• [Work to be completed] Skip every picture. Print each line from the one containing "Masks at 291×469." through the end of the records below, word for word.

• [Input data]
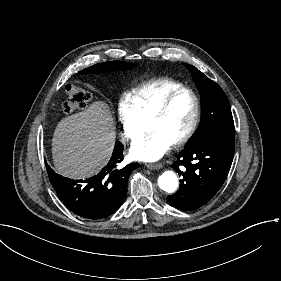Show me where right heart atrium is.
I'll list each match as a JSON object with an SVG mask.
<instances>
[{"label": "right heart atrium", "instance_id": "1", "mask_svg": "<svg viewBox=\"0 0 281 281\" xmlns=\"http://www.w3.org/2000/svg\"><path fill=\"white\" fill-rule=\"evenodd\" d=\"M118 119L122 127L123 143L131 145L143 135L144 127L127 98H120L117 103Z\"/></svg>", "mask_w": 281, "mask_h": 281}]
</instances>
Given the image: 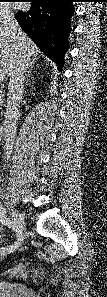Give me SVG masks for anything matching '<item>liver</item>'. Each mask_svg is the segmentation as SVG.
Here are the masks:
<instances>
[{
    "label": "liver",
    "instance_id": "obj_1",
    "mask_svg": "<svg viewBox=\"0 0 107 297\" xmlns=\"http://www.w3.org/2000/svg\"><path fill=\"white\" fill-rule=\"evenodd\" d=\"M19 48H23L30 58L36 57L39 50L33 41L20 30L16 38H12L4 31H0V74L9 75L10 69L18 54Z\"/></svg>",
    "mask_w": 107,
    "mask_h": 297
}]
</instances>
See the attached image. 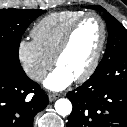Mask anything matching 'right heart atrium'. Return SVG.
<instances>
[{"mask_svg": "<svg viewBox=\"0 0 127 127\" xmlns=\"http://www.w3.org/2000/svg\"><path fill=\"white\" fill-rule=\"evenodd\" d=\"M17 54L23 70L35 82H40L53 65L52 58L45 55L34 40L21 39Z\"/></svg>", "mask_w": 127, "mask_h": 127, "instance_id": "right-heart-atrium-1", "label": "right heart atrium"}]
</instances>
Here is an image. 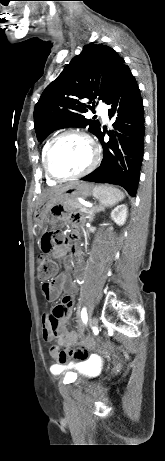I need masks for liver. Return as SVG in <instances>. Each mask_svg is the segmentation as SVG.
<instances>
[{
    "instance_id": "liver-1",
    "label": "liver",
    "mask_w": 165,
    "mask_h": 461,
    "mask_svg": "<svg viewBox=\"0 0 165 461\" xmlns=\"http://www.w3.org/2000/svg\"><path fill=\"white\" fill-rule=\"evenodd\" d=\"M59 189H60V188H54V189L48 191V192L44 195V197H45L46 195L50 194V193H53V192L58 191Z\"/></svg>"
}]
</instances>
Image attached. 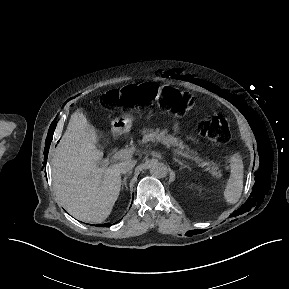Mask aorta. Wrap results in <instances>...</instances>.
I'll use <instances>...</instances> for the list:
<instances>
[{
  "label": "aorta",
  "mask_w": 289,
  "mask_h": 289,
  "mask_svg": "<svg viewBox=\"0 0 289 289\" xmlns=\"http://www.w3.org/2000/svg\"><path fill=\"white\" fill-rule=\"evenodd\" d=\"M150 174L155 178H164L168 174V168L160 162H153L150 166Z\"/></svg>",
  "instance_id": "1"
}]
</instances>
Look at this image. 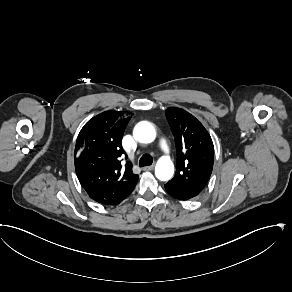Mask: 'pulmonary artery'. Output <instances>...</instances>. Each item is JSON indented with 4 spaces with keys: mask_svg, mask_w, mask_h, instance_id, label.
I'll return each instance as SVG.
<instances>
[{
    "mask_svg": "<svg viewBox=\"0 0 292 292\" xmlns=\"http://www.w3.org/2000/svg\"><path fill=\"white\" fill-rule=\"evenodd\" d=\"M170 143L171 139L163 130H160L154 140V147L157 150L162 151L167 157H170L173 154Z\"/></svg>",
    "mask_w": 292,
    "mask_h": 292,
    "instance_id": "1",
    "label": "pulmonary artery"
}]
</instances>
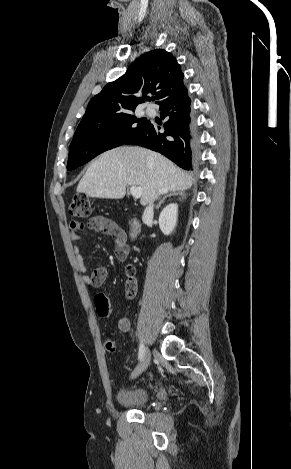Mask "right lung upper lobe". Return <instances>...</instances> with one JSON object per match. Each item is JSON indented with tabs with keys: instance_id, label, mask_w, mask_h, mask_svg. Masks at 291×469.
Listing matches in <instances>:
<instances>
[{
	"instance_id": "cb5924a9",
	"label": "right lung upper lobe",
	"mask_w": 291,
	"mask_h": 469,
	"mask_svg": "<svg viewBox=\"0 0 291 469\" xmlns=\"http://www.w3.org/2000/svg\"><path fill=\"white\" fill-rule=\"evenodd\" d=\"M183 79L181 67L171 53L163 49L147 52L91 99L81 121L132 112L148 93L155 94L159 104L184 87Z\"/></svg>"
}]
</instances>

• [Written response]
Mask "right lung upper lobe". Return <instances>...</instances> with one JSON object per match. Each item is JSON indented with tabs with keys: instance_id, label, mask_w, mask_h, mask_svg. Masks at 291×469.
Listing matches in <instances>:
<instances>
[{
	"instance_id": "cb5924a9",
	"label": "right lung upper lobe",
	"mask_w": 291,
	"mask_h": 469,
	"mask_svg": "<svg viewBox=\"0 0 291 469\" xmlns=\"http://www.w3.org/2000/svg\"><path fill=\"white\" fill-rule=\"evenodd\" d=\"M183 79L181 67L171 53L163 49L147 52L91 99L81 121L132 112L148 93L155 94L159 104L184 87Z\"/></svg>"
}]
</instances>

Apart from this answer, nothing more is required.